We have 2 approaches in ECS: aws-api-ecs-async and aws-api-ecs-task-set-async.

aws-api-ecs-async

In your application.conf:

pekko.discovery {
  method = aws-api-ecs-async
  aws-api-ecs-async {
    # Defaults to "default" to match the AWS default cluster name if not overridden
    cluster = "your-ecs-cluster-name"
    # Defaults to an empty list
    tags = [
      { key = "deployment-side", value = "blue" }
    ]
  }
}

This will query the AWS API to retrieve all running tasks of the ESC service specified at pekko.management.cluster.bootstrap.contact-point-discovery.service-name.

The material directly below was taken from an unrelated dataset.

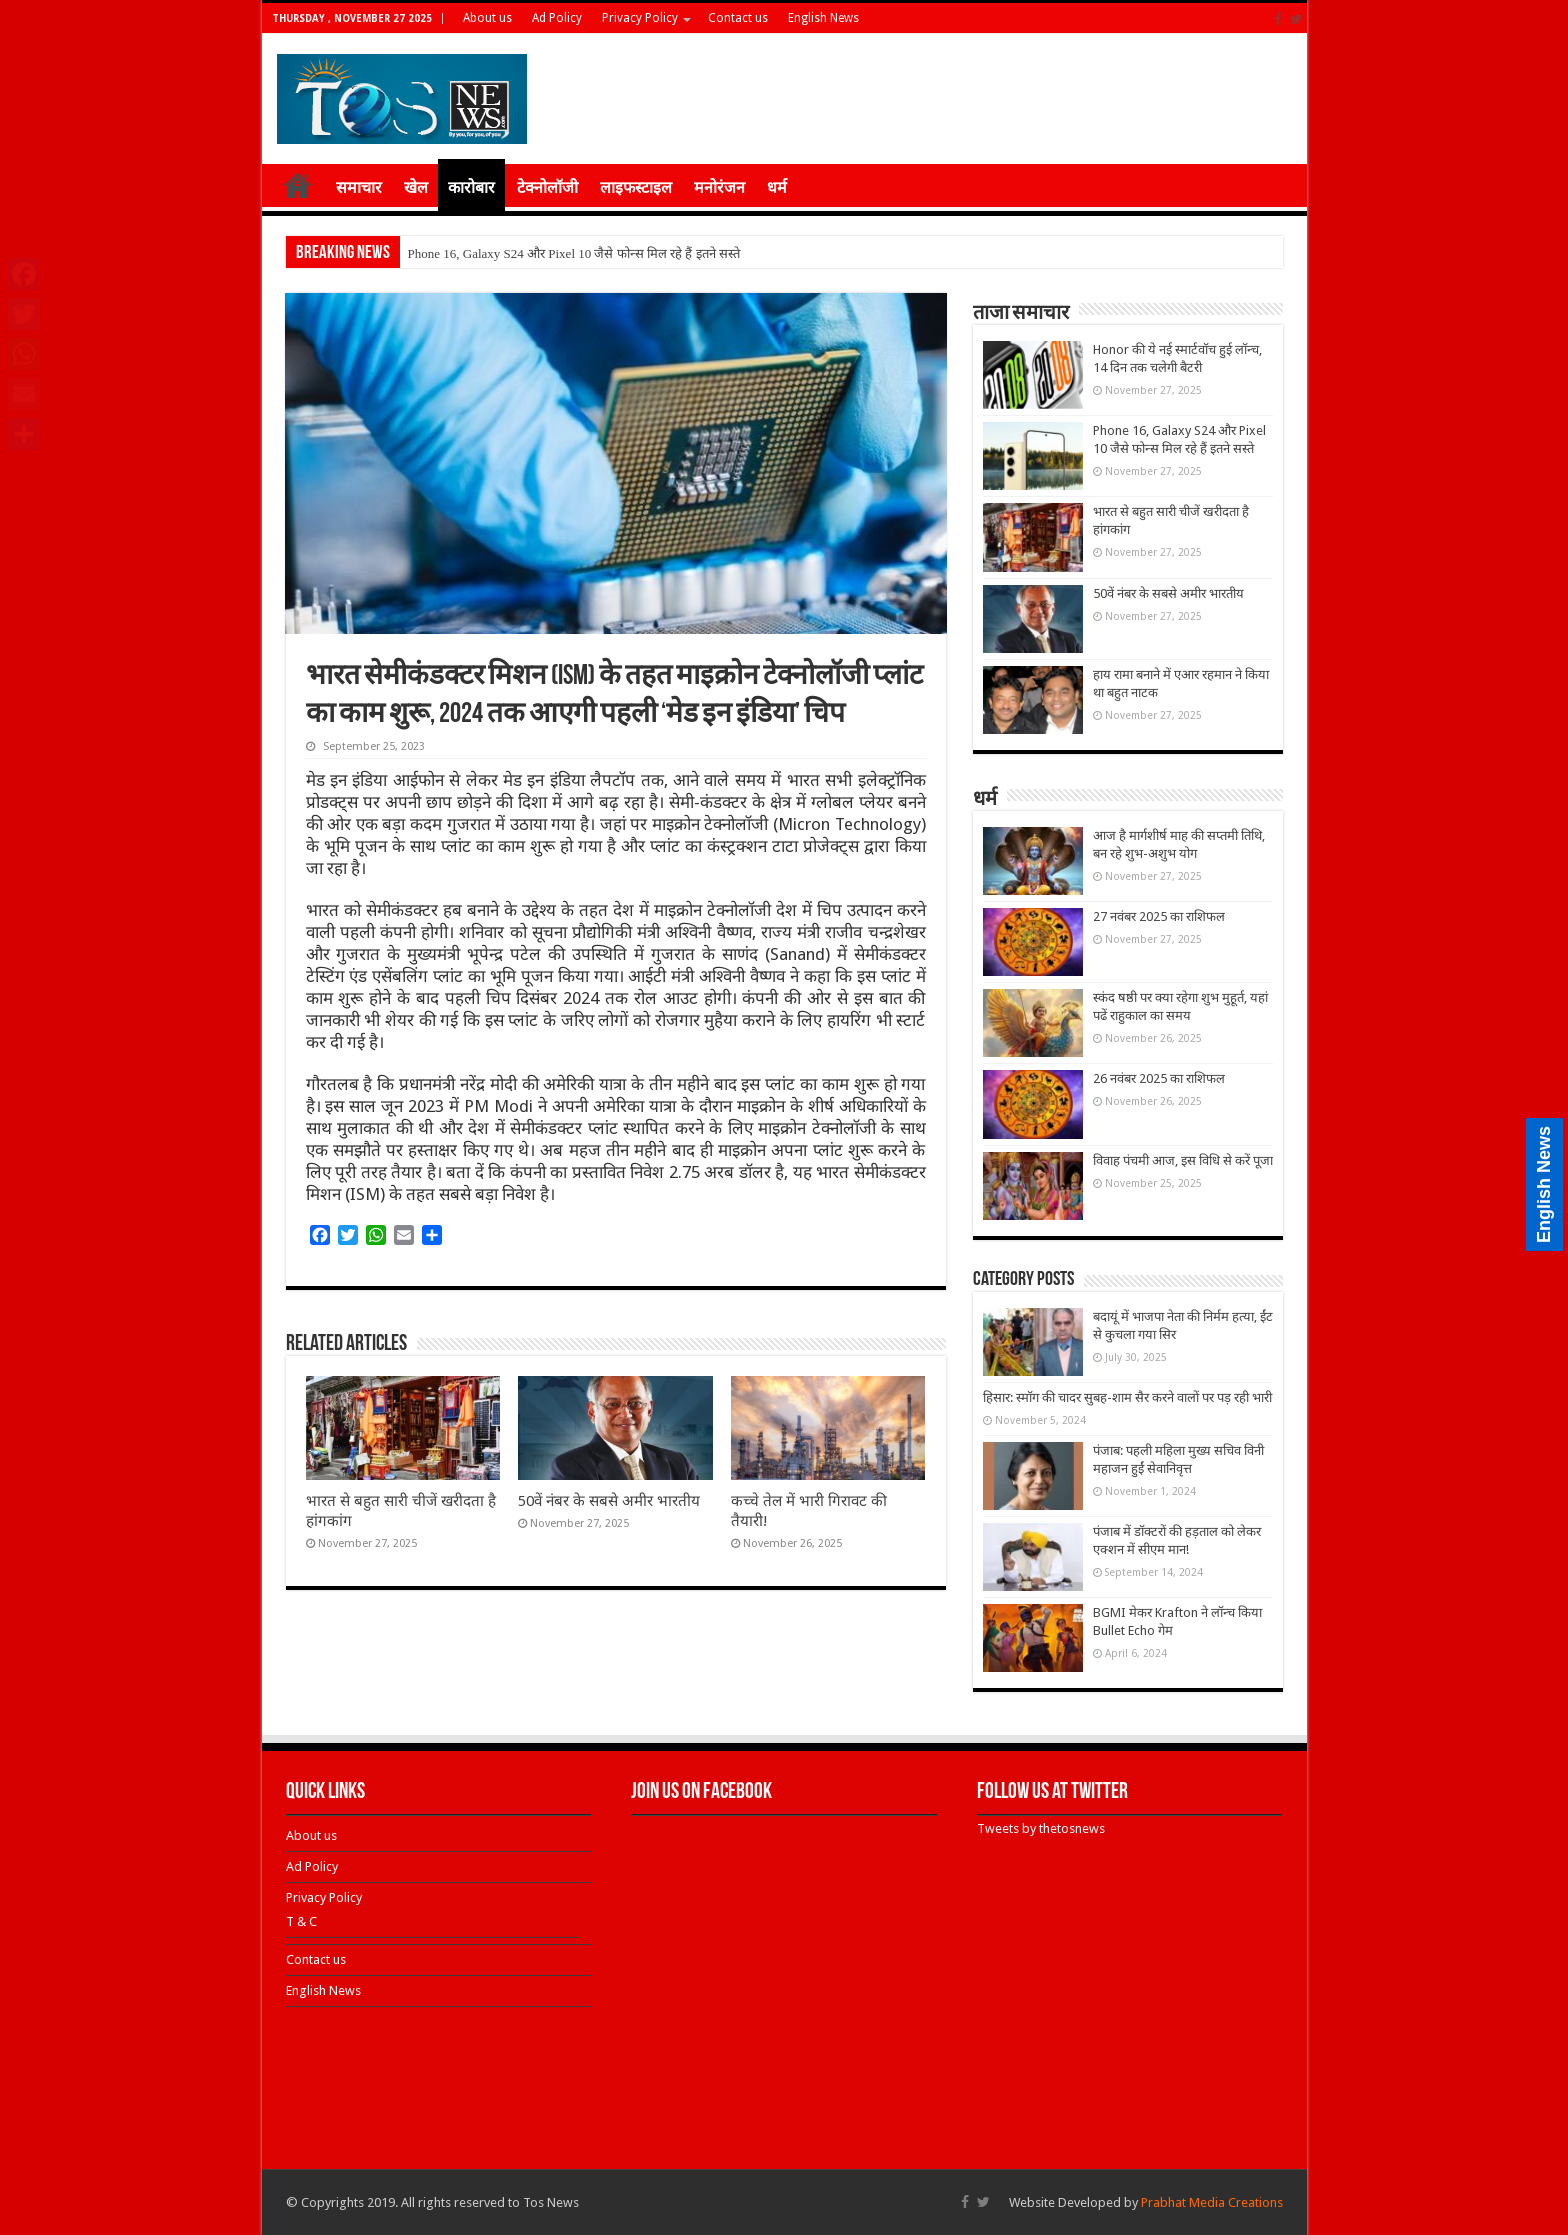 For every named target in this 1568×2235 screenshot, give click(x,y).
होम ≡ (298, 185)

aws-api-ecs-task-set-async

If you use AWS CodeDeploy, you probably want to use this method of discovery.

In your application.conf:

pekko.discovery {
  method = aws-api-ecs-task-set-async
  aws-api-ecs-task-set-async {
    # Defaults to "default" to match the AWS default cluster name if not overridden
    cluster = "your-ecs-cluster-name"
  }
}

The service-discovery works in 3 steps: 1. Query the internal ECS metadata API to retrieve the TaskARN of itself (See AWS docs) 2. Retrieve the TaskSet to which the TaskARN belongs 3. Retrieve all Tasks belonging to that TaskSet

Notes:

  • Since the implementation uses the AWS ECS API, you’ll need to make sure that AWS credentials are provided. The simplest way to do this is to create an IAM role that includes appropriate permissions for AWS ECS API access. Attach this IAM role to the task definition of the ECS Service. See the docs for IAM Roles for Tasks.

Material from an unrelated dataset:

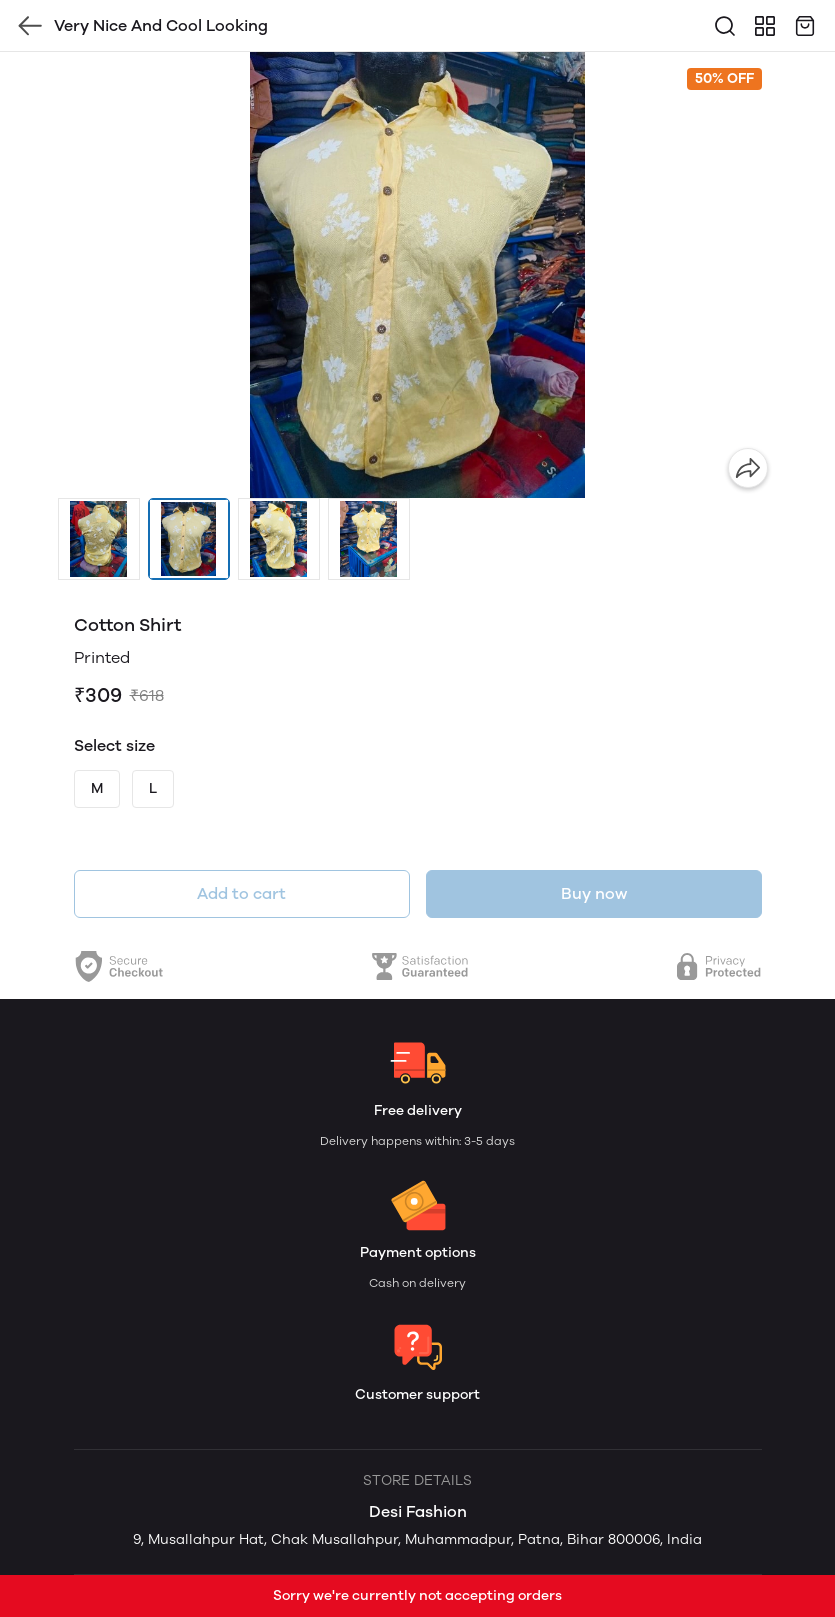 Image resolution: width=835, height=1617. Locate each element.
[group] (418, 275)
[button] (99, 539) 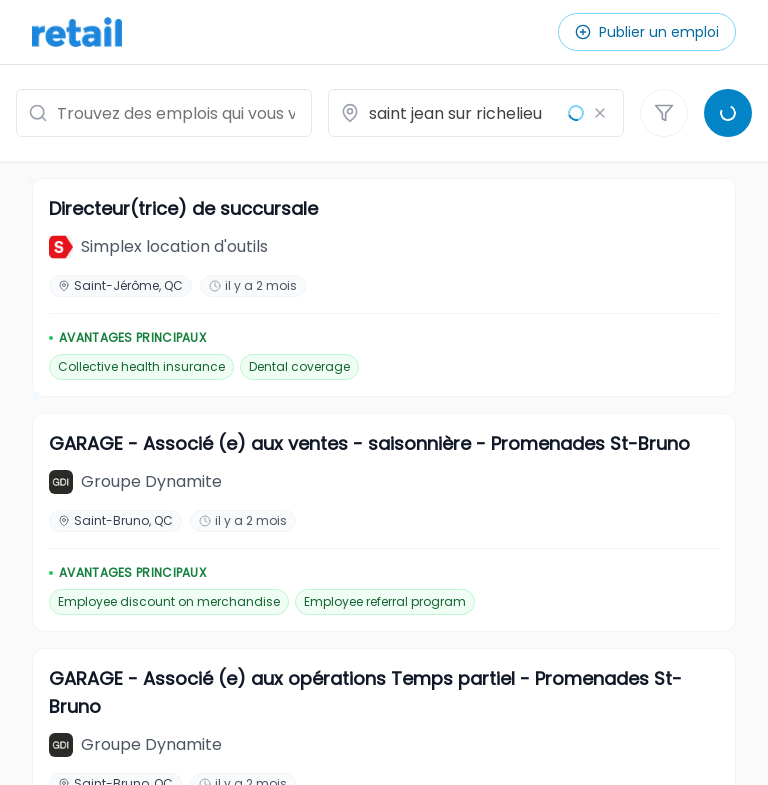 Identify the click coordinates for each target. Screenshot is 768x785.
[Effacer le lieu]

  • In general, for the ECS task instances to “talk to each other” (necessary for forming a cluster), they need to be in the same security group and the proper rules have to be set. See the docs for Task Networking with the awsvpc Network Mode.

  • pekko-remote by default sets pekko.remote.netty.tcp.hostname to the result of InetAddress.getLocalHost.getHostAddress, and pekko-management does the same for pekko.management.http.hostname. However, InetAddress.getLocalHost.getHostAddress throws an exception when running in awsvpc mode (because the container name cannot be resolved), so you will need to set this explicitly. An alternative host address discovery method is provided by both modules. The methods are EcsSimpleServiceDiscovery.getContainerAddress and AsyncEcsDiscovery.getContainerAddress respectively, which you should use to programmatically set both config hostnames.

  • Because ECS service discovery is only able to discover IP addresses (not ports too) you’ll need to set pekko.management.cluster.bootstrap.contact-point.fallback-port = 7626, where 7626 is whatever port you choose to bind pekko-management to.

  • You can set additional filters to only discover nodes with specific tag values in your application.conf file, in the pekko.discovery.aws-api-ecs-async.tags key. An empty list of tags will not filter any nodes out.

For example: pekko { discovery { aws-api-ecs-async { tags = [ { key = "environment", value = "staging" }, { key = "deployment-side", value = "blue" } ] } } }

  • The current implementation only supports discovery of service task instances within the same region.

Demo:

  • A working demo app is available in the integration-test folder. It includes CloudFormation templates with minimal permissions w.r.t to IAM policies and security group ingress, and so is a good starting point for any deployment that integrates the principle of least privilege.